Crestron would also, normally, have a giant space filled with pro AV product. This year, there is a giant space, but most of it is empty carpet, and the area is intended entirely for meetings.

Brightsign also appears to be doing a meeting room set-up instead of a normal booth with product:

But there are other companies – like the LED firm Unilumin and AV gear guys Draper – that have what looks like a fairly normal trade show presence.

Some industry friends are at the show and they have been sending me photos. I watched a live Linkedin video walk-around done by Gary Kayye of rAVe Publications that showed a variety of normal-looking booths, and a reasonable number of people walking around. You wouldn’t call it super-busy, but you certainly wouldn’t call it a ghost town either.

Start squinting at the photos and you notice pretty quickly how there is a percentage of people who are ignoring the mask mandate which is supposed to be enforced around the facility. Look at the photo  immediately above and in the Draper pix. Hard to police, I know. Perhaps that reflects the bigger story about a percentage of the population that is against masks and COVID vaccination. Those masks should be on all the time, not just to get past the badge-checkers at the entry.
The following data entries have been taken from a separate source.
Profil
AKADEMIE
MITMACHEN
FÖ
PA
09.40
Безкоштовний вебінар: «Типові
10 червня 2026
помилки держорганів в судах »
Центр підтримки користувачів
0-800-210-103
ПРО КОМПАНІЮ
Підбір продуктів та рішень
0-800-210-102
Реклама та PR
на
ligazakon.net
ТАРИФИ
Then there are these guys:

There has been lots of debate in other circles about the merits of AVIXA even doing the show, with some grumbling that everything is down except the costs. These guys (below) clearly aren’t happy, for example, but I doubt the convention center or Freeman (the company that does a lot of the arms and legs stuff) gave AVIXA a discount either … One commenter on social media wondered why, if these guys were so unhappy they made up a sign, did they bother packing up a truck and coming down to Orlando.

I doubt there will be much in the way of numbers until the end of the show, or well after. The numbers will all be down, but the metric that will really matter is whether the investment made was worth it for exhibitors and attendees. One meeting with a whale client can make a show for an exhibitor and one demo can make the trip worthwhile for an attendee. Talk to seasoned trade show people, both buyers and sellers, and they emphasize quality meetings over quantity of people and stands.
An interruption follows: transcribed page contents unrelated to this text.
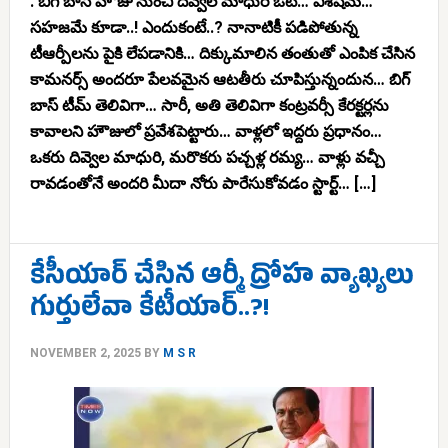
. బిగ్ బాస్ హౌజు నుంచి దివ్వెల మాధురి ఔట్… విశేషమే…
సహజమే కూడా..! ఎందుకంటే..? నానాటికీ పడిపోతున్న
టీఆర్పీలను పైకి లేపడానికి… దిక్కుమాలిన తంతుతో ఎంపిక చేసిన
కామనర్స్ అందరూ పేలవమైన ఆటతీరు చూపిస్తున్నందున… బిగ్
బాస్ టీమ్ తెలివిగా… సారీ, అతి తెలివిగా కంట్రవర్సీ కేరక్టర్లను
కావాలని హౌజులో ప్రవేశపెట్టారు… వాళ్లలో ఇద్దరు ప్రధానం…
ఒకరు దివ్వెల మాధురి, మరొకరు పచ్చళ్ల రమ్య… వాళ్లు వచ్చీ
రావడంతోనే అందరి మీదా నోరు పారేసుకోవడం స్టార్ట్… […]
కేసీయార్ చేసిన ఆర్మీ ద్రోహ వ్యాఖ్యలు
గుర్తులేవా కేటీయార్..?!
NOVEMBER 2, 2025
BY
M S R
InfoComm is on through Friday.

  1. Brian Norris says:

    I have been following the exhibitor numbers since August, here’s a breakdown of exhibitors straight from AVIXA’s website:
    Aug 8 – 453
    Sept 7 – 437
    Sept 15 – 409
    Sept 23 – 378
    Oct 6 – 337
    Oct 18 – 301
    Oct 19 – 295
    Oct 24 – 283
    Oct 26 – 280 (day before the hall opens)
    Oct 27 – 266 (opening day, this number has dropped several times today).

    Per their own website, InfoComm typically draws close to 1000 exhibitors.

  2. Joseph Ladapo, MD says:

    Florida now has the lowest Covid case rates per capita in America. Meanwhile, northern and beltway states are still fighting the recent Delta variant surge, despite vaccine mandates, mask mandates, and even vaccine passports in the case of New York City. Simple, if unpleasant facts for the fearmongers. Masks are little more than virtue signaling, protecting no one.

    1. Video Conference says:

      Florida has the seventh-highest case rate in the nation. Not an accurate statement.